Fine-grained, Latency-Aware DVFS Management. Besides C-states, the other major power-management feature of modern processors is dynamic voltage and frequency scaling (DVFS). Previous work proposes fine-grained DVFS control to save power, while avoiding excessive latency degradation. Rubik [kasture2015rubik] scales core frequency at sub-ms scale based on a statistical performance model to save power, while still meeting target tail latency requirements. Swan [zhou2020swan] extends this idea to computational sprinting (e.g., Intel Turbo Boost): requests are initially served on a core operating at low frequency and, depending on the load, Swan scales the frequency up (including sprinting levels) to catch up and meet latency requirements. NMAP [kang2021nmap], focuses on the network stack and leverages transitions between polling and interrupt mode as a signal to drive DVFS management. The new C6A state of AW facilitates the effective use of idle states and makes a simple race-to-halt approach more attractive compared to complex DVFS management techniques.
Workload-Aware Idle State Management. Various proposals exist for techniques that profile incoming request streams and use that information to improve power management decisions. SleepScale [liu2014sleepscale] is a runtime power management tool that selects the most efficient C-state and DVFS setting for a given QoS constraint based on workload profiling information. WASP [yao2017wasp] proposes a two-level power management framework; the first level tries to steer bursty request streams to a subset of servers, such that other machines can leverage deeper, longer-latency idle states; the second level adjusts local power management decisions based on workload characteristics such as job size, arrival pattern and system utilization. Similarly, CARB [zhan2016carb] tries to pack requests into a small subset of cores, while limiting latency degradation, so that the other cores have longer quiet times and can transition to deeper C-states.
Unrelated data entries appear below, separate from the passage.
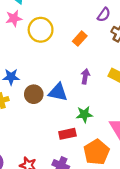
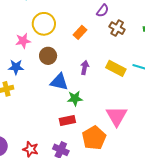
pink star: (14, 18) -> (23, 41), moved
brown circle: (34, 94) -> (48, 56), moved
green star: (84, 114) -> (75, 98), moved

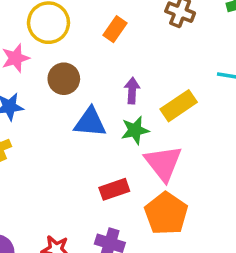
yellow rectangle: (116, 68) -> (179, 106), moved, turned -54
green star: (75, 98) -> (135, 130), moved
pink triangle: (117, 116) -> (163, 163), moved

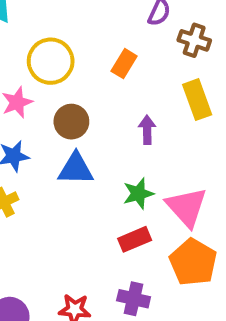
yellow rectangle: (179, 106) -> (197, 100), moved, turned -72
blue triangle: (90, 122) -> (76, 169), moved
green star: (135, 130) -> (138, 194), moved

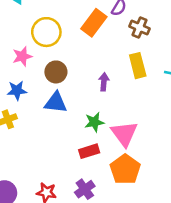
orange rectangle: (124, 64) -> (94, 23), moved, size x1.5
purple cross: (134, 299) -> (85, 189), turned 36

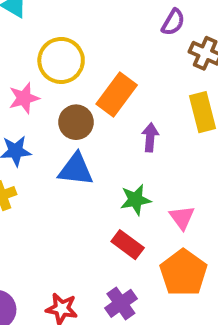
orange rectangle: (94, 23) -> (117, 94), moved
pink triangle: (124, 134) -> (182, 218), size x0.6
red rectangle: (89, 151) -> (128, 245), turned 54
The idea of packing requests onto a subset of active cores, so as to extend quiet periods on other cores is further explored by other work focusing on both C-state and DVFS management [chou2016dynsleep, asyabi2020peafowl, chou2019mudpm]. These proposals are orthogonal to AW: while our new C6A C-state can provide most of the benefits of a deep idle state at much lower latency, advanced and workload-aware sleep management techniques can still bring additional power savings by enabling cores to enter traditional deeper, higher-latency C-states.
This paper presents the design of AgileWatts (AW): a new C-state architecture that leverages existing power-gating and power-saving technologies and judicious choice for which core units to power gate and which to keep ungated to maximize power reduction while minimizing exit latency overhead. AW represents the first attempt to reconcile deep low power states with fast exit latency with an end goal to eliminate killer microseconds that prevent servers running latency critical microservices from entering deep energy saving states. Our detailed evaluation reveals that AW has the potential to realize power savings up to 71% per core at a worst-case 1% performance degradation. These findings support the adoption of AW in future CPUs targeting servers in datacenters running microservices and calls for further research that will explore additional opportunities presented by applications, operating systems, microarchitecture and technology to make deep idle states more energy proportional and latency friendly.